Make an exact copy of the entries that come next.
(Entries shown begins)
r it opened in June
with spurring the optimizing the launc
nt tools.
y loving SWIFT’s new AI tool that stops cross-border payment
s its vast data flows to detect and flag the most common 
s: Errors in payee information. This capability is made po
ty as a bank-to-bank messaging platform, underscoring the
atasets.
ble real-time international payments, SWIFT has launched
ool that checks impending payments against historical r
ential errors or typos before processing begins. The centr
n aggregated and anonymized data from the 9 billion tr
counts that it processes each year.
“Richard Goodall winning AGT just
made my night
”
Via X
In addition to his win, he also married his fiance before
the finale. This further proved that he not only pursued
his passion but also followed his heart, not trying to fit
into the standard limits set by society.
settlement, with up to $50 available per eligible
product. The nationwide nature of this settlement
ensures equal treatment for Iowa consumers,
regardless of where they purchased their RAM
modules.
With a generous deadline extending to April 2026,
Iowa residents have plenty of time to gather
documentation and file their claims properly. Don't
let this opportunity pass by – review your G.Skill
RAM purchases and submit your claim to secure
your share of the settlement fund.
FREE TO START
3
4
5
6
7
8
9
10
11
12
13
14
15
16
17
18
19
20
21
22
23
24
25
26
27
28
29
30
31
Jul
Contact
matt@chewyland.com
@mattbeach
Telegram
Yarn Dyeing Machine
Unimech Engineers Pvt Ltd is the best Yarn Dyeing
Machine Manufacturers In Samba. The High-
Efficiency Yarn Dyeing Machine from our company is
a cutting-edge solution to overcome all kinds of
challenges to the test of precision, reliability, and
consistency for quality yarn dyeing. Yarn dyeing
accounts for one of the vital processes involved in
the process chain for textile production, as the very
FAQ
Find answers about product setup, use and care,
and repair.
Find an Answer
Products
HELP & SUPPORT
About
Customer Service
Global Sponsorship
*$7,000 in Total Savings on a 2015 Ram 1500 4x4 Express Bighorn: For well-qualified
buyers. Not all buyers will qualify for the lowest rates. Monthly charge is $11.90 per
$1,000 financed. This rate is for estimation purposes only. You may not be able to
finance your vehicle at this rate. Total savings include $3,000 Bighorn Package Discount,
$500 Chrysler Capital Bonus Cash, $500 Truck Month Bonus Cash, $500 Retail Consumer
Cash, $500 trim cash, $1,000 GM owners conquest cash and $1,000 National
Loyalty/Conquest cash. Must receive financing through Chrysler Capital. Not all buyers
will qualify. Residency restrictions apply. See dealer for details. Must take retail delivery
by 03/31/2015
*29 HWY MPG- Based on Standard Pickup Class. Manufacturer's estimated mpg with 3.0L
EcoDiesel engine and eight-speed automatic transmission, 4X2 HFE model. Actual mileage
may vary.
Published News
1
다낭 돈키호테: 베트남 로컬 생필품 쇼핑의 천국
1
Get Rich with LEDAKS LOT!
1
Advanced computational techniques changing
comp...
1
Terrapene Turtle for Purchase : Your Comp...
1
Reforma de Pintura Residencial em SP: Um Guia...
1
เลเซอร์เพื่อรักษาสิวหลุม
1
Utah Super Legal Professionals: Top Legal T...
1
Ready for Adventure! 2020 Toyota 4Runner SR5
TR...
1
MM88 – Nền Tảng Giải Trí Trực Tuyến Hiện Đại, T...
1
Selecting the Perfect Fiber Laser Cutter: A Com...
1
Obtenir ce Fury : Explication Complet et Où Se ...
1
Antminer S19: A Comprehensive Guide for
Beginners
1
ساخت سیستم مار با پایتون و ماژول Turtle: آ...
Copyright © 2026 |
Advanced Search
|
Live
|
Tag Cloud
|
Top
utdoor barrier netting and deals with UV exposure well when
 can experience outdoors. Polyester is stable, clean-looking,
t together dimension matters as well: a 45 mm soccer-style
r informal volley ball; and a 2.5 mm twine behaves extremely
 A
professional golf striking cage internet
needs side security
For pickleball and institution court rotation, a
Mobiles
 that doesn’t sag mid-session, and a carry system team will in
(Entries shown ends)
### Output for this exercise
r it opened in June
with spurring the optimizing the launc
nt tools.
y loving SWIFT’s new AI tool that stops cross-border payment
s its vast data flows to detect and flag the most common 
s: Errors in payee information. This capability is made po
ty as a bank-to-bank messaging platform, underscoring the
atasets.
ble real-time international payments, SWIFT has launched
ool that checks impending payments against historical r
ential errors or typos before processing begins. The centr
n aggregated and anonymized data from the 9 billion tr
counts that it processes each year.
“Richard Goodall winning AGT just
made my night
”
Via X
In addition to his win, he also married his fiance before
the finale. This further proved that he not only pursued
his passion but also followed his heart, not trying to fit
into the standard limits set by society.
settlement, with up to $50 available per eligible
product. The nationwide nature of this settlement
ensures equal treatment for Iowa consumers,
regardless of where they purchased their RAM
modules.
With a generous deadline extending to April 2026,
Iowa residents have plenty of time to gather
documentation and file their claims properly. Don't
let this opportunity pass by – review your G.Skill
RAM purchases and submit your claim to secure
your share of the settlement fund.
FREE TO START
3
4
5
6
7
8
9
10
11
12
13
14
15
16
17
18
19
20
21
22
23
24
25
26
27
28
29
30
31
Jul
Contact
matt@chewyland.com
@mattbeach
Telegram
Yarn Dyeing Machine
Unimech Engineers Pvt Ltd is the best Yarn Dyeing
Machine Manufacturers In Samba. The High-
Efficiency Yarn Dyeing Machine from our company is
a cutting-edge solution to overcome all kinds of
challenges to the test of precision, reliability, and
consistency for quality yarn dyeing. Yarn dyeing
accounts for one of the vital processes involved in
the process chain for textile production, as the very
FAQ
Find answers about product setup, use and care,
and repair.
Find an Answer
Products
HELP & SUPPORT
About
Customer Service
Global Sponsorship
*$7,000 in Total Savings on a 2015 Ram 1500 4x4 Express Bighorn: For well-qualified
buyers. Not all buyers will qualify for the lowest rates. Monthly charge is $11.90 per
$1,000 financed. This rate is for estimation purposes only. You may not be able to
finance your vehicle at this rate. Total savings include $3,000 Bighorn Package Discount,
$500 Chrysler Capital Bonus Cash, $500 Truck Month Bonus Cash, $500 Retail Consumer
Cash, $500 trim cash, $1,000 GM owners conquest cash and $1,000 National
Loyalty/Conquest cash. Must receive financing through Chrysler Capital. Not all buyers
will qualify. Residency restrictions apply. See dealer for details. Must take retail delivery
by 03/31/2015
*29 HWY MPG- Based on Standard Pickup Class. Manufacturer's estimated mpg with 3.0L
EcoDiesel engine and eight-speed automatic transmission, 4X2 HFE model. Actual mileage
may vary.
Published News
1
다낭 돈키호테: 베트남 로컬 생필품 쇼핑의 천국
1
Get Rich with LEDAKS LOT!
1
Advanced computational techniques changing
comp...
1
Terrapene Turtle for Purchase : Your Comp...
1
Reforma de Pintura Residencial em SP: Um Guia...
1
เลเซอร์เพื่อรักษาสิวหลุม
1
Utah Super Legal Professionals: Top Legal T...
1
Ready for Adventure! 2020 Toyota 4Runner SR5
TR...
1
MM88 – Nền Tảng Giải Trí Trực Tuyến Hiện Đại, T...
1
Selecting the Perfect Fiber Laser Cutter: A Com...
1
Obtenir ce Fury : Explication Complet et Où Se ...
1
Antminer S19: A Comprehensive Guide for
Beginners
1
ساخت سیستم مار با پایتون و ماژول Turtle: آ...
Copyright © 2026 |
Advanced Search
|
Live
|
Tag Cloud
|
Top
utdoor barrier netting and deals with UV exposure well when
 can experience outdoors. Polyester is stable, clean-looking,
t together dimension matters as well: a 45 mm soccer-style
r informal volley ball; and a 2.5 mm twine behaves extremely
 A
professional golf striking cage internet
needs side security
For pickleball and institution court rotation, a
Mobiles
 that doesn’t sag mid-session, and a carry system team will in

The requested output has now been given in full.